--- Given records ---
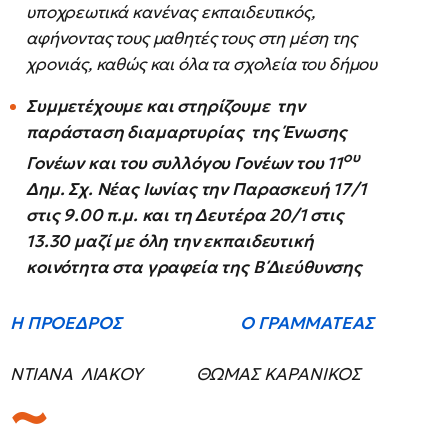
υποχρεωτικά κανένας εκπαιδευτικός,
αφήνοντας τους μαθητές τους στη μέση της
χρονιάς, καθώς και όλα τα σχολεία του δήμου
Συμμετέχουμε και στηρίζουμε την
παράσταση διαμαρτυρίας της Ένωσης
ου
Γονέων και του συλλόγου Γονέων του 11
Δημ. Σχ. Νέας Ιωνίας την Παρασκευή 17/1
στις 9.00 π.μ.
και τη Δευτέρα 20/1 στις
13.30 μαζί με όλη την εκπαιδευτική
κοινότητα στα γραφεία της Β΄Διεύθυνσης
Η ΠΡΟΕΔΡΟΣ Ο ΓΡΑΜΜΑΤΕΑΣ
ΝΤΙΑΝΑ ΛΙΑΚΟΥ ΘΩΜΑΣ ΚΑΡΑΝΙΚΟΣ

--- Work request ---
The line containing "Η ΠΡΟΕΔΡΟΣ Ο ΓΡΑΜΜΑΤΕΑΣ" begins the span, and the last line of the records above ends it. Return that span exactly, and nothing outside it.

--- Exercise answer ---
Η ΠΡΟΕΔΡΟΣ Ο ΓΡΑΜΜΑΤΕΑΣ
ΝΤΙΑΝΑ ΛΙΑΚΟΥ ΘΩΜΑΣ ΚΑΡΑΝΙΚΟΣ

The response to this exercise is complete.